On Sun, Sep 17, 2017 at 11:05 PM, JASON BOTHE <jbothe@me.com> wrote:
My best experience with Apple has been directly peering with them. Definitely handles the update issue without putting strain on transit links. Apple is very well connected.
apple is AS714 though, right? or are they having the trucking company do their delivery of bits?
On Sep 17, 2017, at 21:50, Mel Beckman <mel@beckman.org> wrote:
It is still there. MacMiniColo.
-mel beckman
On Sep 17, 2017, at 7:48 PM, Mel Beckman <mel@beckman.org> wrote:
There used to be a Mac mini "hotel" at Switch networks in Vegas. I
Sent from my iPhone think it's still there.
-mel
On Sep 17, 2017, at 4:44 PM, Jean-Francois Mezei <
jfmezei_nanog@vaxination.ca> wrote:
On 2017-09-17 19:37, Eduardo Schoedler wrote:
Server is an app now, any MacOS can have it running.
But do carriers/ISPs really want to deal with a rack unfriendly Mac Mini or iMac at a carrier hotel? If the Server App could run on Linux, or if OS-X could boot on standard servers, perhaps, it it seems to be a very bad fit in carrier/enterprise environments.
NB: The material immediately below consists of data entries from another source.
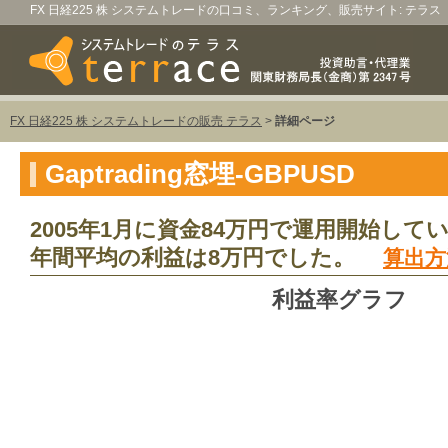
FX 日経225 株 システムトレードの口コミ、ランキング、販売サイト: テラス
FX 日経225 株 システムトレードの販売 テラス
>
詳細ページ
Gaptrading窓埋-GBPUSD
2005年1月に資金84万円で運用開始して
年間平均の利益は8万円でした。
算出方
利益率グラフ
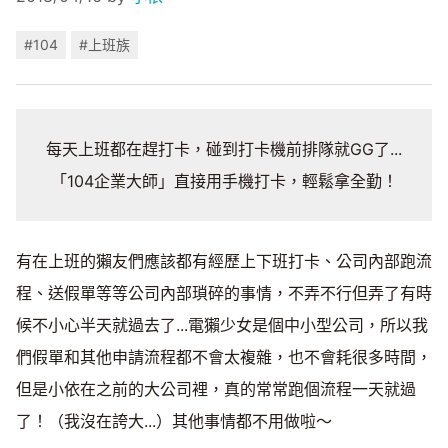
#104
#上班族
每天上班都在趕打卡，碰到打卡機前排隊就GG了...
「104企業大師」直接用手機打卡，輕鬆拿全勤！
有在上班的獺友們應該都有經歷上下班打卡、公司內部跑流
程、送假單等等公司內部瑣碎的事情，不弄不行但弄了有時
候不小心半天就過去了...電獺少女是個中小型公司，所以我
們假單和其他申請流程都不會太複雜，也不會耗很多時間，
但是小依在之前的大公司裡，真的常常跑個流程一天就過
了！（我沒在誇大...）其他事情都不用做啦～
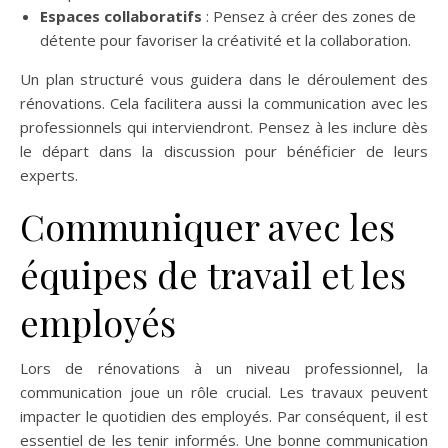
Espaces collaboratifs
: Pensez à créer des zones de
détente pour favoriser la créativité et la collaboration.
Un plan structuré vous guidera dans le déroulement des
rénovations. Cela facilitera aussi la communication avec les
professionnels qui interviendront. Pensez à les inclure dès
le départ dans la discussion pour bénéficier de leurs
experts.
Communiquer avec les
équipes de travail et les
employés
Lors de rénovations à un niveau professionnel, la
communication joue un rôle crucial. Les travaux peuvent
impacter le quotidien des employés. Par conséquent, il est
essentiel de les tenir informés. Une bonne communication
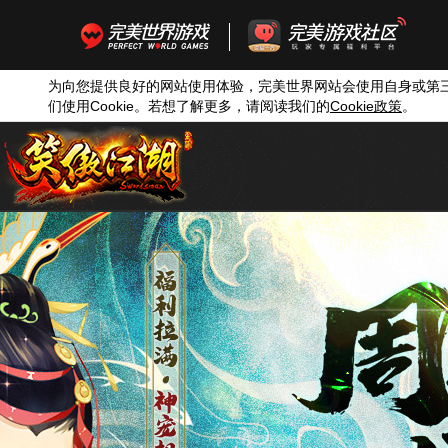
为向您提供良好的网站使用体验，完美世界网站会使用自身或第
们使用
Cookie
。若想了解更多，请阅读我们的
Cookie
政策
。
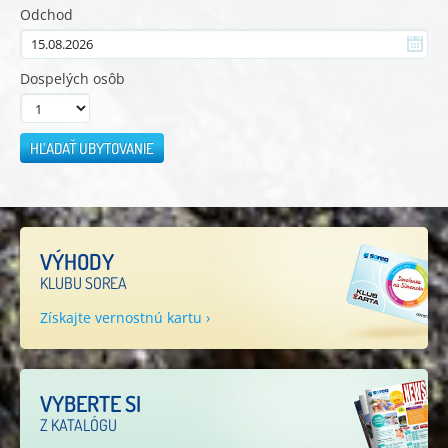
Odchod
Dospelých osôb
HĽADAŤ UBYTOVANIE
VÝHODY
KLUBU SOREA
Získajte vernostnú kartu ›
VYBERTE SI
Z KATALÓGU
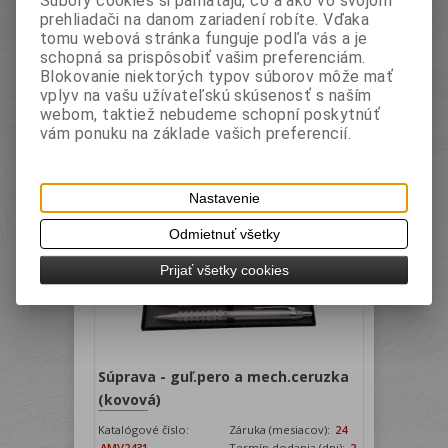
Súbory cookies si pamätajú, čo a ako vo svojom
dispozícii v plastovej krabičke s priehľadným
prehliadači na danom zariadení robíte. Vďaka
krytom, pero 0,7 mm, ceruzka 0,5 mm
tomu webová stránka funguje podľa vás a je
schopná sa prispôsobiť vašim preferenciám.
Vaša cena bez DPH:
3 EUR
Blokovanie niektorých typov súborov môže mať
Vaša cena s DPH:
3,60 EUR
vplyv na vašu užívateľskú skúsenosť s naším
webom, taktiež nebudeme schopní poskytnúť
< shop:addtocartbutton=""
vám ponuku na základe vašich preferencií.
imageidentifier="none" cssclass="btn
btn-inverse" text="
shop:GetText(TextId=Buy)"
Nastavenie
action="AddToCart" runat="server"/>
Odmietnuť všetky
Prijať všetky cookies
Súprava - guľ.pero a mech.ceruzka
(kovová)
Katalógové číslo:
Záruka (mesiacov):
24
AMV2431
Termín dodania (dni):
2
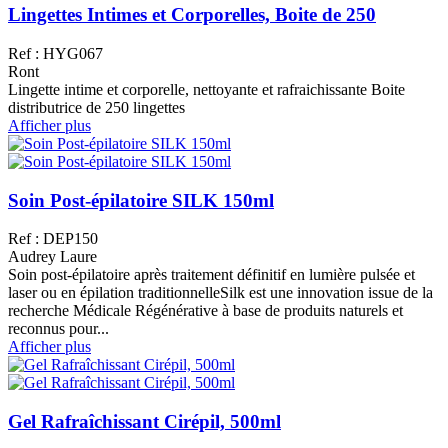
Lingettes Intimes et Corporelles, Boite de 250
Ref : HYG067
Ront
Lingette intime et corporelle, nettoyante et rafraichissante Boite
distributrice de 250 lingettes
Afficher plus
Soin Post-épilatoire SILK 150ml
Ref : DEP150
Audrey Laure
Soin post-épilatoire après traitement définitif en lumière pulsée et
laser ou en épilation traditionnelleSilk est une innovation issue de la
recherche Médicale Régénérative à base de produits naturels et
reconnus pour...
Afficher plus
Gel Rafraîchissant Cirépil, 500ml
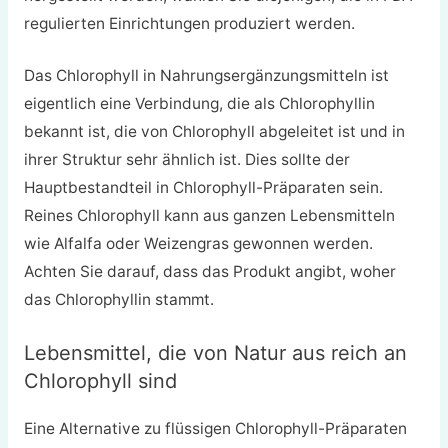
regulierten Einrichtungen produziert werden.
Das Chlorophyll in Nahrungsergänzungsmitteln ist
eigentlich eine Verbindung, die als Chlorophyllin
bekannt ist, die von Chlorophyll abgeleitet ist und in
ihrer Struktur sehr ähnlich ist. Dies sollte der
Hauptbestandteil in Chlorophyll-Präparaten sein.
Reines Chlorophyll kann aus ganzen Lebensmitteln
wie Alfalfa oder Weizengras gewonnen werden.
Achten Sie darauf, dass das Produkt angibt, woher
das Chlorophyllin stammt.
Lebensmittel, die von Natur aus reich an
Chlorophyll sind
Eine Alternative zu flüssigen Chlorophyll-Präparaten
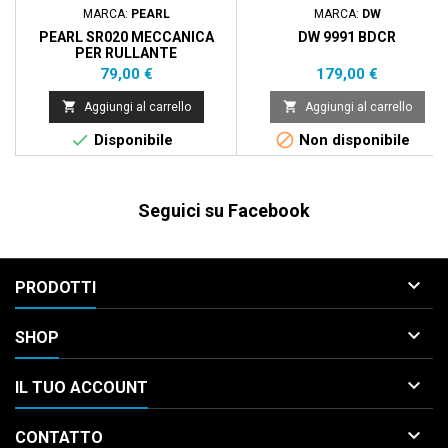
MARCA:
PEARL
MARCA:
DW
PEARL SR020 MECCANICA
DW 9991 BDCR
PER RULLANTE
Prezzo
Prezzo
79,00 €
179,00 €


Aggiungi al carrello
Aggiungi al carrello


Disponibile
Non disponibile
Seguici su Facebook

PRODOTTI

SHOP

IL TUO ACCOUNT

CONTATTO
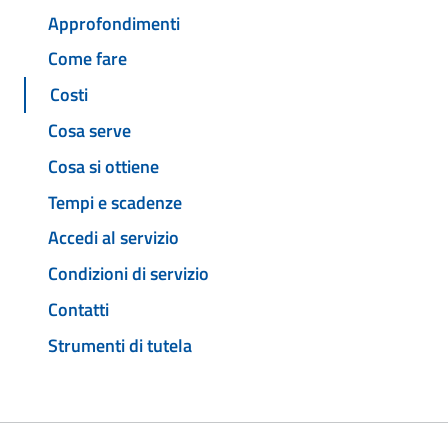
Approfondimenti
Come fare
Costi
Cosa serve
Cosa si ottiene
Tempi e scadenze
Accedi al servizio
Condizioni di servizio
Contatti
Strumenti di tutela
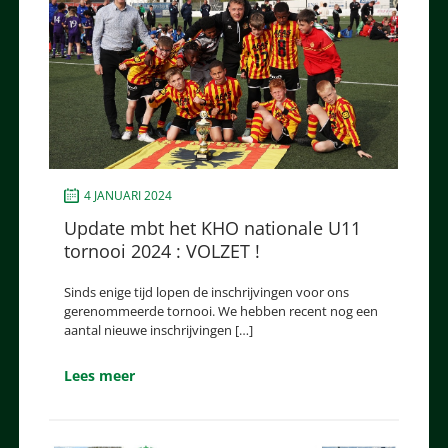
4 JANUARI 2024
Update mbt het KHO nationale U11
tornooi 2024 : VOLZET !
Sinds enige tijd lopen de inschrijvingen voor ons
gerenommeerde tornooi. We hebben recent nog een
aantal nieuwe inschrijvingen […]
Lees meer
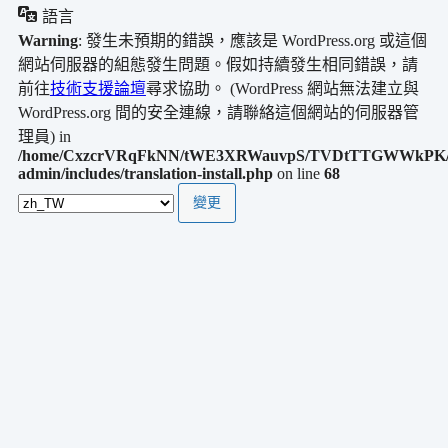
語言
Warning
: 發生未預期的錯誤，應該是 WordPress.org 或這個
網站伺服器的組態發生問題。假如持續發生相同錯誤，請
前往
技術支援論壇
尋求協助。 (WordPress 網站無法建立與
WordPress.org 間的安全連線，請聯絡這個網站的伺服器管
理員) in
/home/CxzcrVRqFkNN/tWE3XRWauvpS/TVDtTTGWWkPK/
admin/includes/translation-install.php
on line
68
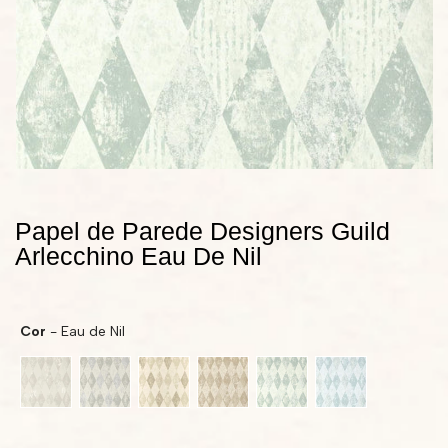
Papel de Parede Designers Guild
Arlecchino Eau De Nil
Cor
Cor
-
Eau de Nil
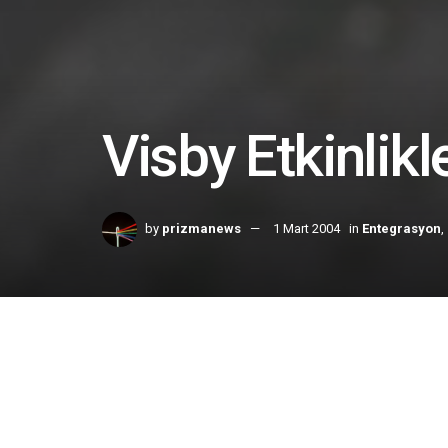
Visby Etkinlikle
by
prizmanews
1 Mart 2004
in
Entegrasyon
,
Home
Entegrasyon
Mart2004-
Hamdi Özyurt
:
Yaz aylarında sanat, bilim ve siyasett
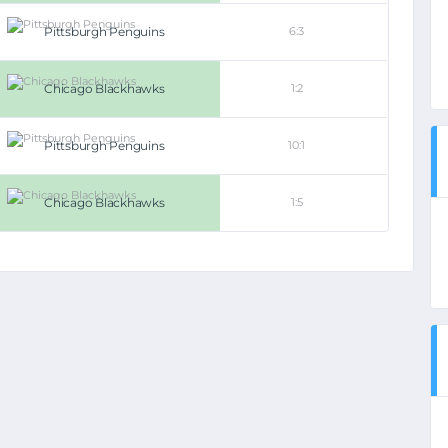
Pittsburgh Penguins
6:3
Chicago Blackhawks
1:2
Pittsburgh Penguins
10:1
Chicago Blackhawks
1:5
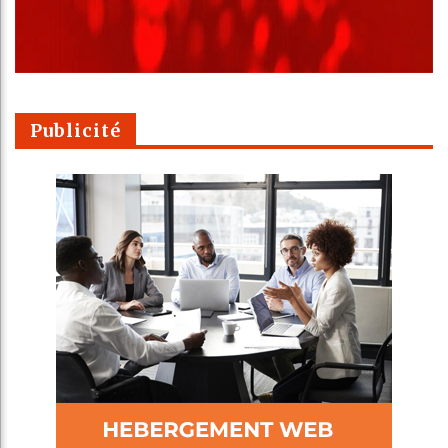
Publicité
Implementation will be a little tricky, because you need your customers to look a record in your domain.
I've tried reading some about it. The cache server app registers with Apple its existence and the IP address ranges it serves
When a client wants to download new IOS version, Apple checked and finds that the client's IP is served by the caching server whose "local" IP is a.b.c.d (akaL the inside NAT IP address). Tells client to get version of software from that IP address.
The DNS TXT records are used by the Caching Server to get the list of IP blocks it can serve. (not needed in the target small office environments where everyone is on same subnet and the caching server can tell the apple serves the one subnet it seves).